↓
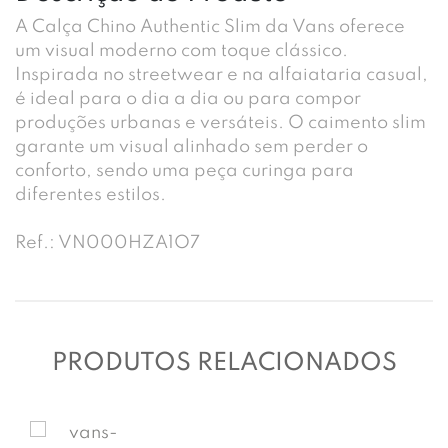
A Calça Chino Authentic Slim da Vans oferece
um visual moderno com toque clássico.
Inspirada no streetwear e na alfaiataria casual,
é ideal para o dia a dia ou para compor
produções urbanas e versáteis. O caimento slim
garante um visual alinhado sem perder o
conforto, sendo uma peça curinga para
diferentes estilos.
Ref.: VN000HZA1O7
PRODUTOS RELACIONADOS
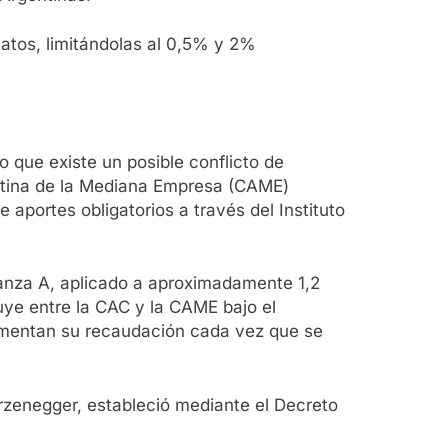
catos, limitándolas al 0,5% y 2%
que existe un posible conflicto de
ntina de la Mediana Empresa (CAME)
 aportes obligatorios a través del Instituto
tranza A, aplicado a aproximadamente 1,2
uye entre la CAC y la CAME bajo el
aumentan su recaudación cada vez que se
rzenegger, estableció mediante el Decreto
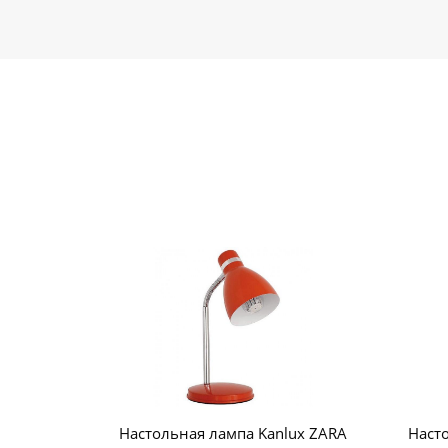
Настольная лампа Kanlux ZARA
Насто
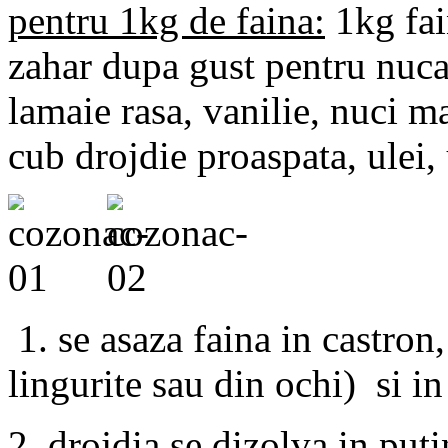
pentru 1kg de faina:
1kg fai
zahar dupa gust pentru nuca,
lamaie rasa, vanilie, nuci m
cub drojdie proaspata, ulei,
1. se asaza faina in castron,
lingurite sau din ochi) si in
2. drojdia se dizolva in puti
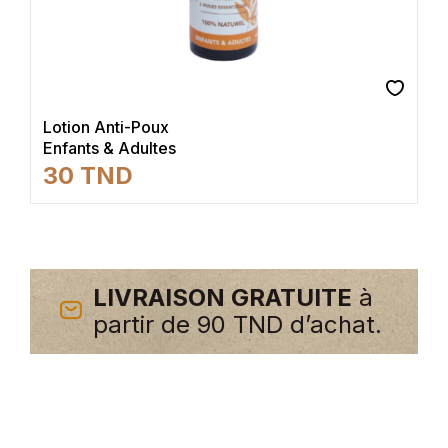
Lotion Anti-Poux
Enfants & Adultes
30
TND
LIVRAISON GRATUITE
à
partir de 90 TND d’achat.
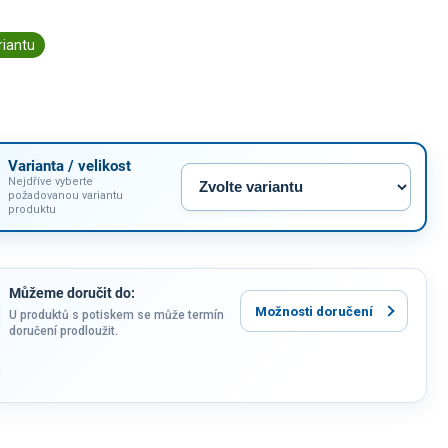
riantu
Varianta / velikost
Nejdříve vyberte
požadovanou variantu
produktu
Můžeme doručit do:
Možnosti doručení
U produktů s potiskem se může termín
doručení prodloužit.
u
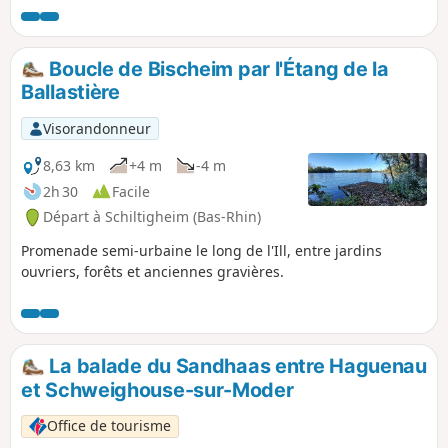
labellisée Forêt d’Exception® en janvier 2020 et pourrez, au
fil de la balade, profiter de ses plans d’eau et vous laisser
surprendre par sa légende et son patrimoine.
Boucle de Bischeim par l'Étang de la
Ballastière
Visorandonneur
8,63 km
+4 m
-4 m
2h 30
Facile
Départ à Schiltigheim (Bas-Rhin)
Promenade semi-urbaine le long de l'Ill, entre jardins
ouvriers, forêts et anciennes gravières.
La balade du Sandhaas entre Haguenau
et Schweighouse-sur-Moder
Office de tourisme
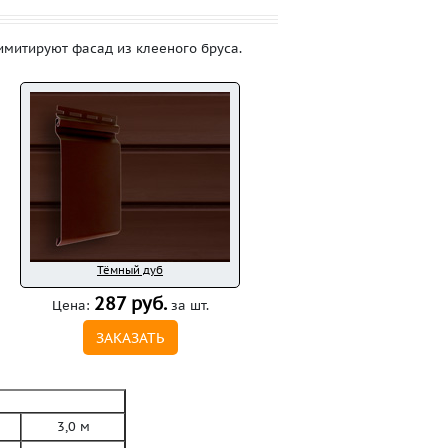
имитируют фасад из клееного бруса.
Тёмный дуб
287 руб.
Цена:
за шт.
ЗАКАЗАТЬ
3,0 м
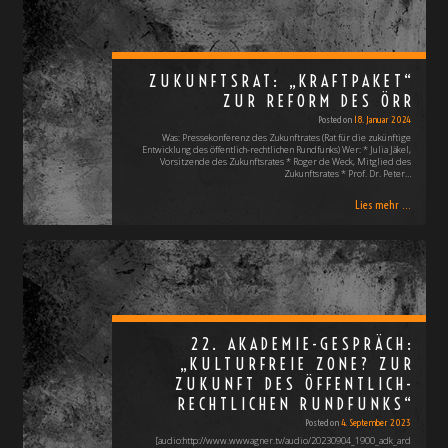
ZUKUNFTSRAT: „KRAFTPAKET“
ZUR REFORM DES ÖRR
Posted on
18. Januar 2024
Was: Pressekonferenz des Zukunftrates (Rat für die zukünftige
Entwicklung des öffentlich-rechtlichen Rundfunks) Wer: * Julia Jäkel,
Vorsitzende des Zukunftsrates * Roger de Weck, Mitglied des
Zukunftsrates * Prof. Dr. Peter…
Lies mehr ...
22. AKADEMIE-GESPRÄCH:
„KULTURFREIE ZONE? ZUR
ZUKUNFT DES ÖFFENTLICH-
RECHTLICHEN RUNDFUNKS“
Posted on
4. September 2023
[audio:http://www.wwwagner.tv/audio/20230904_1900_adk_ard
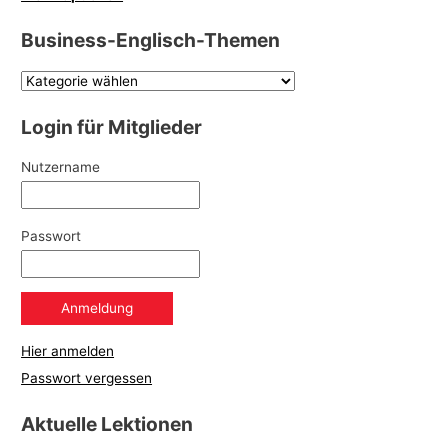
Business-Englisch-Themen
Login für Mitglieder
Nutzername
Passwort
Hier anmelden
Passwort vergessen
Aktuelle Lektionen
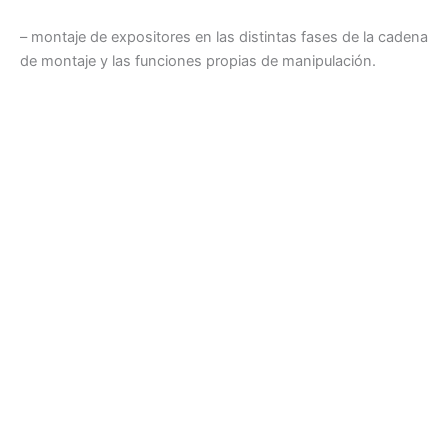
– montaje de expositores en las distintas fases de la cadena
de montaje y las funciones propias de manipulación.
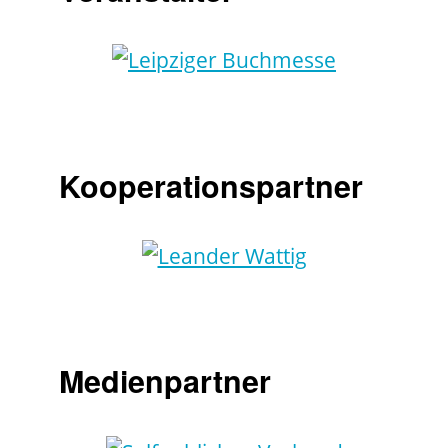
Kooperationspartner
Medienpartner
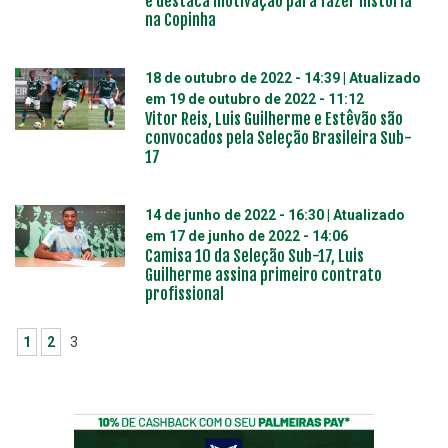
e destaca motivação para fazer história
na Copinha
18 de outubro de 2022 - 14:39
| Atualizado
em
19 de outubro de 2022 - 11:12
Vitor Reis, Luis Guilherme e Estêvão são
convocados pela Seleção Brasileira Sub-
17
14 de junho de 2022 - 16:30
| Atualizado
em
17 de junho de 2022 - 14:06
Camisa 10 da Seleção Sub-17, Luis
Guilherme assina primeiro contrato
profissional
1
2
3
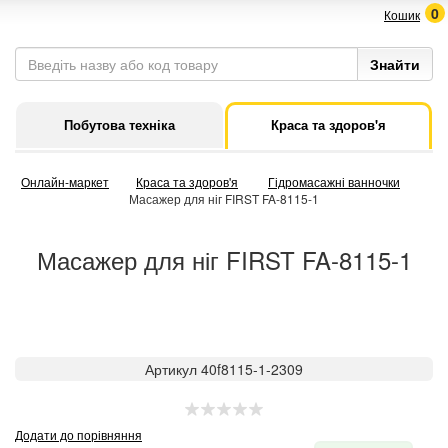
0
Кошик
Побутова техніка
Краса та здоров'я
Онлайн-маркет
Краса та здоров'я
Гідромасажні ванночки
Масажер для ніг FIRST FA-8115-1
Масажер для ніг FIRST FA-8115-1
Артикул 40f8115-1-2309
Додати до порівняння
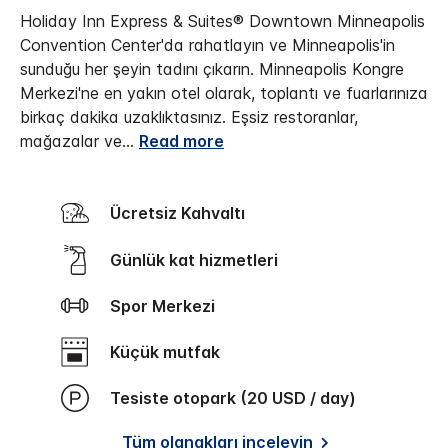
Holiday Inn Express & Suites® Downtown Minneapolis
Convention Center'da rahatlayın ve Minneapolis'in
sunduğu her şeyin tadını çıkarın.
Minneapolis Kongre
Merkezi'ne en yakın otel olarak, toplantı ve fuarlarınıza
birkaç dakika uzaklıktasınız. Eşsiz restoranlar,
mağazalar ve
...
Read more
Ücretsiz Kahvaltı
Günlük kat hizmetleri
Spor Merkezi
Küçük mutfak
Tesiste otopark (20 USD / day)
Tüm olanakları inceleyin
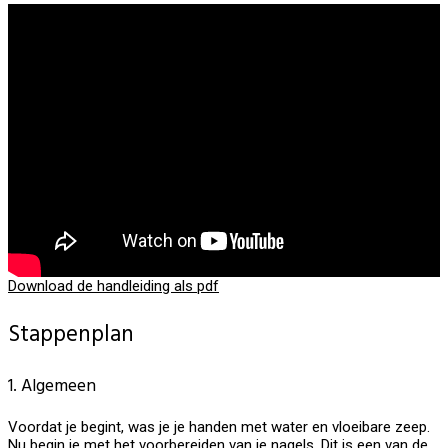
Download de handleiding als pdf
Stappenplan
1. Algemeen
Voordat je begint, was je je handen met water en vloeibare zeep.
Nu begin je met het voorbereiden van je nagels. Dit is een van de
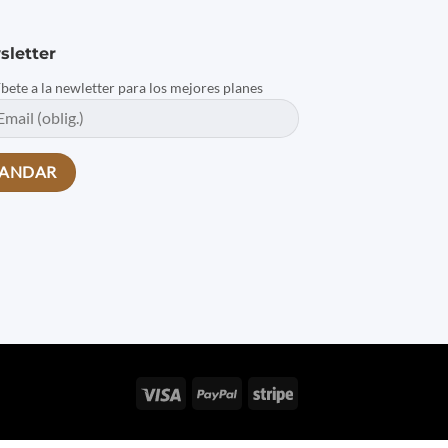
sletter
íbete a la newletter para los mejores planes
Visa
PayPal
Stripe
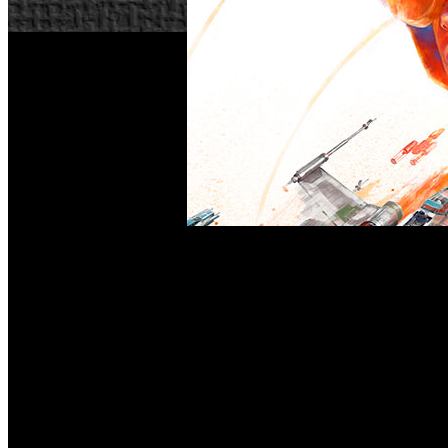
Motive Studios ha lanzado un nuevo corto de animación par
En colaboración con Lucasfilm e ILM, "Persecución" se desar
con el que los jugadores combatirán en el modo historia del
En esta historia alternativa, las fuerzas imperiales se re
Escuadrón Titán, Varko Grey, la batalla está lejos de term
República.
El argumento del juego tiene lugar después de los eventos d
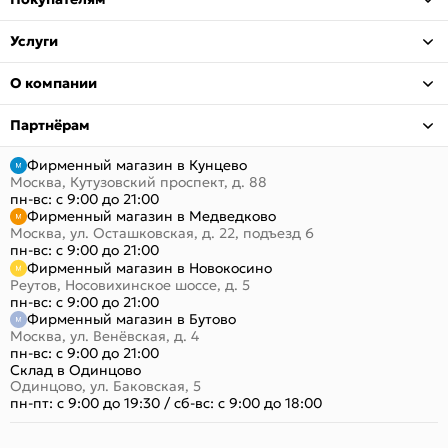
Услуги
О компании
Партнёрам
Фирменный магазин в Кунцево
Москва, Кутузовский проспект, д. 88
пн-вс: с 9:00 до 21:00
Фирменный магазин в Медведково
Москва, ул. Осташковская, д. 22, подъезд 6
пн-вс: с 9:00 до 21:00
Фирменный магазин в Новокосино
Реутов, Носовихинское шоссе, д. 5
пн-вс: с 9:00 до 21:00
Фирменный магазин в Бутово
Москва, ул. Венёвская, д. 4
пн-вс: с 9:00 до 21:00
Склад в Одинцово
Одинцово, ул. Баковская, 5
пн-пт: с 9:00 до 19:30
/
сб-вс: с 9:00 до 18:00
↑
Work instructions
Copy exactly the lines from the line containing "Escuadrón Titán, Varko" through the last line of the records above, both included, and leave out any pictures.

Result of this task
Escuadrón Titán, Varko Grey, la batalla está lejos de term
República.
El argumento del juego tiene lugar después de los eventos d
Услуги
О компании
Партнёрам
Фирменный магазин в Кунцево
Москва, Кутузовский проспект, д. 88
пн-вс: с 9:00 до 21:00
Фирменный магазин в Медведково
Москва, ул. Осташковская, д. 22, подъезд 6
пн-вс: с 9:00 до 21:00
Фирменный магазин в Новокосино
Реутов, Носовихинское шоссе, д. 5
пн-вс: с 9:00 до 21:00
Фирменный магазин в Бутово
Москва, ул. Венёвская, д. 4
пн-вс: с 9:00 до 21:00
Склад в Одинцово
Одинцово, ул. Баковская, 5
пн-пт: с 9:00 до 19:30
/
сб-вс: с 9:00 до 18:00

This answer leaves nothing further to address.